Osmanlı İmparatorluğu’nun son on yılına imza atan örgütlerden biri Teşkilat-ı Mahsusa’dır. İttihat ve Terakki Cemiyeti’nin en seçkin fedai ve eylemcileri tarafından kurulan gizli örgüt, Meşrutiyet’in ilanında önemli bir rol oynamakla kalmadı, aynı zamanda İtalyanlar tarafından işgal edilen Libya’da, Balkanlarda ve Birinci Dünya Savaşı’nda inanılmaz bir direniş ve kahramanlık örneği sergiledi. İttihat ve Terakki Cemiyeti’nin yer altı faaliyetlerinde pişmiş olan eylemcilerden teşkil edilen “Özel Teşkilat” 1913’deki Babıali Baskını’nda da önemli rol oynadı. İttihat ve Terakki Cemiyeti’nin iktidar olmasıyla resmileşen ve uluslar arası nitelik de kazanan Teşkilat-ı Mahsusa, Hint kıtasından Afrika’ya, Orta Doğu’dan Balkanlara, Arap Yarımadası’ndan Orta Asya’ya uzanan İslam dünyasını Osmanlı etrafında birleştirmeyi amaçlıyordu. Teşkilat-ı Mahsusa’cılara göre Teşkilat, tanıdık bildik bir gizli servis, bir ajanlar topluluğu değildi. Onlar bir dava etrafında bir araya gelen, güçlerini ve yeteneklerini bu çerçevede birleştiren idealistlerdi. Onların tek gayesi imparatorluğu ayakta tutmaktı. Hangi etnik kökene ve dine mensup olursa olsun, imparatorluk sınırları içinde herkese yer vardı. Sömürge altında yaşayan Müslüman halklar kendi istiklallerini kazanmalı ve kardeş ülkelerle dayanışma içinde olmalıydı.
ÖRTÜLÜ ÖDENEKTEN BESLENDİ
Gizli Teşkilat’ın giderleri Harbiye Nezareti’nden ve örtülü ödenekten karşılanıyordu. Teşkilat’ın adı resmi olarak Umur-ı Şarkiye Dairesi’dir.
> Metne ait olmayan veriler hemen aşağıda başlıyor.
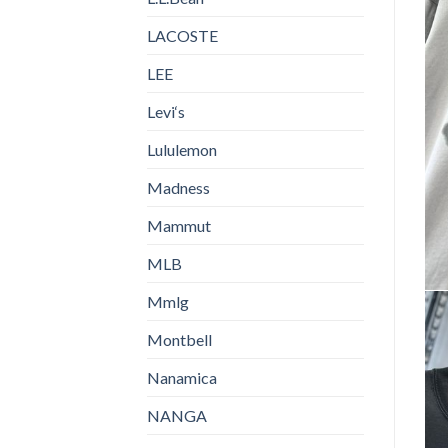
LACOSTE
LEE
Levi‘s
Lululemon
Madness
Mammut
MLB
Mmlg
Montbell
Nanamica
NANGA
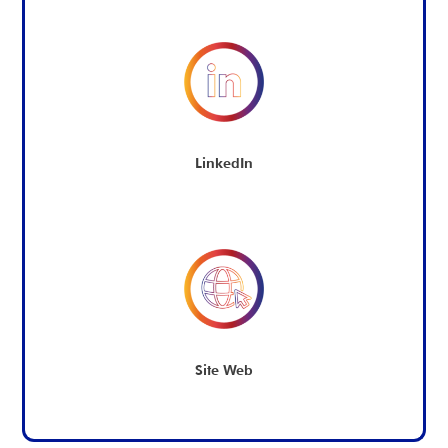
LinkedIn
Site Web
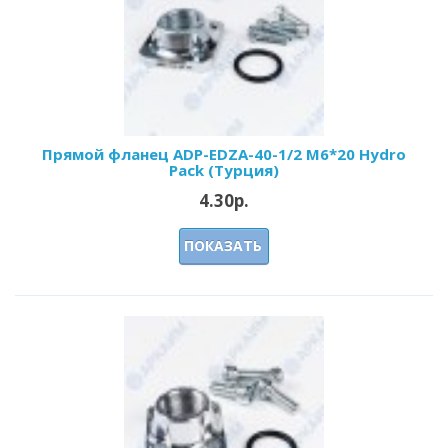
Прямой фланец ADP-EDZA-40-1/2 M6*20 Hydro
Pack (Турция)
4.30р.
ПОКАЗАТЬ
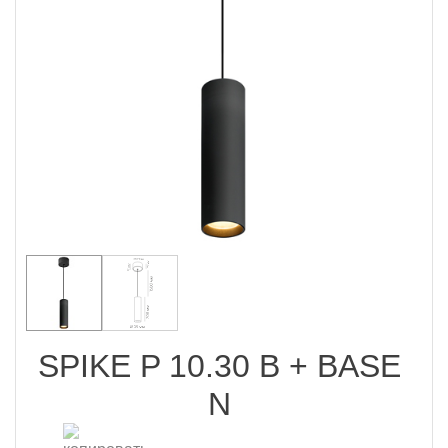
SPIKE P 10.30 B + BASE
N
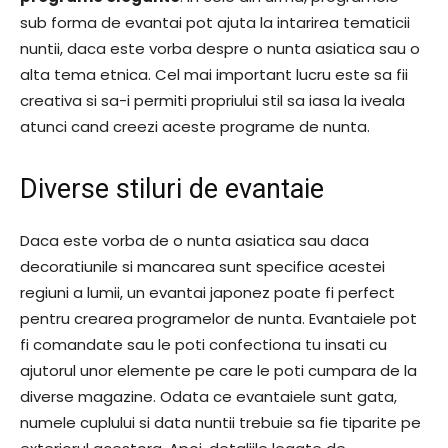
sub forma de evantai pot ajuta la intarirea tematicii
nuntii, daca este vorba despre o nunta asiatica sau o
alta tema etnica. Cel mai important lucru este sa fii
creativa si sa-i permiti propriului stil sa iasa la iveala
atunci cand creezi aceste programe de nunta.
Diverse stiluri de evantaie
Daca este vorba de o nunta asiatica sau daca
decoratiunile si mancarea sunt specifice acestei
regiuni a lumii, un evantai japonez poate fi perfect
pentru crearea programelor de nunta. Evantaiele pot
fi comandate sau le poti confectiona tu insati cu
ajutorul unor elemente pe care le poti cumpara de la
diverse magazine. Odata ce evantaiele sunt gata,
numele cuplului si data nuntii trebuie sa fie tiparite pe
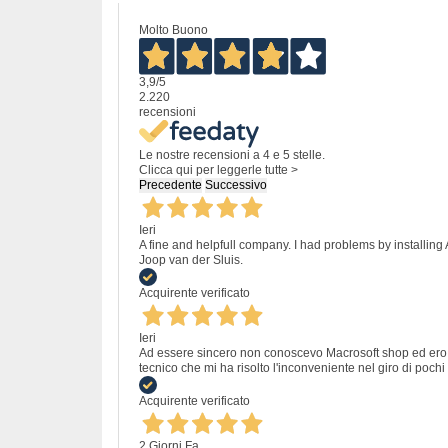
Molto Buono
3,9
/5
2.220
recensioni
Le nostre recensioni a 4 e 5 stelle.
Clicca qui per leggerle tutte >
Precedente
Successivo
Ieri
A fine and helpfull company. I had problems by installing
Joop van der Sluis.
Acquirente verificato
Ieri
Ad essere sincero non conoscevo Macrosoft shop ed ero un
tecnico che mi ha risolto l'inconveniente nel giro di pochi 
Acquirente verificato
2 Giorni Fa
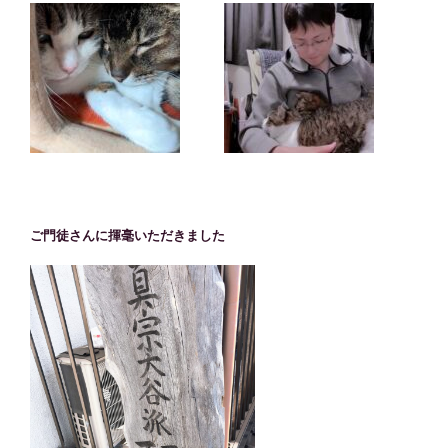
ご門徒さんに揮毫いただきました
Merkezi, Nuri Osmaniye Caddesi, Şeref Sokak’ta, Tasvir-i Efkar gazetesinin karşısındaki bir binadaydı. Harbiye Nezareti’ne bağlı olarak kurulan teşkilat, İttihat ve Terakki’nin Meşrutiyet öncesi yer altı çalışmalarının bir ürünü, hatta devamıydı. Kara Kemal’den Yenibahçeli Nail’e, Kuşçubaşı Eşref’ten Süleyman Askeri’ye, Yakup Cemil’den Ömer Naci’ye kadar, Cemiyet’in pek çok ünlü fedaisi daha sonra Teşkilat-ı Mahsusa’da yer aldı.
30 BİN ELEMANI VARDI
Teşkilat-ı Mahsusa üzerine çok önemli bir çalışma yapan Amerikalı araştırmacı Dr. Philip Stoddard’un elde ettiği bilgilere göre, Teşkilat’ın Hilal olarak adlandırılan İslam dünyasının her yerinde faaliyet gösteren 30 bini aşan mensubu vardı. Resmi yazışmalarda “Hafi Teşkilat” olarak da zikredilen Teşkilat-ı Mahsusa’nın en dikkat çekici yanlarından biri de ideolojik söylemleriydi. İttihat ve Terakki, Trablusgarp Harbi’nden sonra Osmanlı İmparatorluğu’nun dağılmasını önleyecek tek çare olarak İttihad-ı İslam projesini devreye soktu. Bu proje kapsamında, başta İngiltere olmak üzere Fransız, Hollanda, Rus ve İtalyan sömürgesi altında yaşayan Müslüman ülkelerde İslam İhtilal Komiteleri kuruluyordu. Teşkilat-ı Mahsusa içinde çeşitli etnik kökenlere sahip idealist subayların yanı sıra yüzlerce aydın, şeyh ve din adamı yer alıyordu.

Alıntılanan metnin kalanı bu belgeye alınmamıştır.